August is the holiday season in Spain.  As you’ll find in England, many people will take their summer holiday at this time of the year, as in Spain.  However, you may also find here that some shops will close for the whole month or people will be out of the office for ages!

Hello:

Standard greeting in the UK to answer the phone: Hello?  Can I help? etc.

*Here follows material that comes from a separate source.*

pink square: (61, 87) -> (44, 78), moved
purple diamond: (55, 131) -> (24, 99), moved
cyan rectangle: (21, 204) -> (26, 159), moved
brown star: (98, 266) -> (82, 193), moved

In Spain, ‘dígame’ is widely used.  Grammatically, this is an imperative – so some may consider it a bit abrupt.  I had to think about it the first time I heard it.  However this greeting, used for answering phone calls to working on the fish counter at Mercadona, is used everywhere.  Literally meaning ‘tell me,’ this custom, which does seem to make things more efficient, is a common understood greeting in Spain and something I’m getting used to.  Eventually, I’m sure I’ll be answering my phone ‘dígame’ instead of ‘hola’.

Good morning? :

A quick guide to polite greetings, but more importantly, WHEN to use them –

Good morning = Buenos días (from early morning until about 2/3pm)
Good afternoon = Buenas tardes (3pm- around 9/10pm)
Good evening = Buenas noches (onwards)

Andalucía accent:

The accents and slang of the UK will widely differ from formal, ‘proper’ English taught in foreign schools.  Similarly, the Andalucía accent, from what I’ve heard, is a much more relaxed version of the ‘school-taught’ Spanish with shortened words and strong accents (e.g. you can’t tell the difference between a ‘b’ and a ‘v’ in speech).   This is what I’m trying to adapt to.  That and the speed of naturally spoken Spanish!

Roads and traffic lights:

Generally, a little confusing.  Not as strict or structured as the UK but certainly not the challenge faced in countries like India.  Though they do like to use their horns here, a lot.

The view.

Here are just a few observations about Spain that I’m adapting to – things to bear in mind if you are in Spain.

Though generally, what a brilliant lifestyle here!  I’m sitting in my flat, my windows well open.  They look out onto the streets of the ‘old town’ in Estepona, which has been buzzing all day, full of tourists and locals.  Especially at this time, the siesta, when the smell of food is wafting in.  Lovely!

Another point, people look much younger than they are here.  Whether it’s the climate, the way of life or the siestas, they’re certainly doing something right here in Spain.  As my high school Spanish teacher used to say, and a phrase he very much liked to use (shout out to Mr.Gough)

“Que vida más buena que tenemos” – what a good life we have!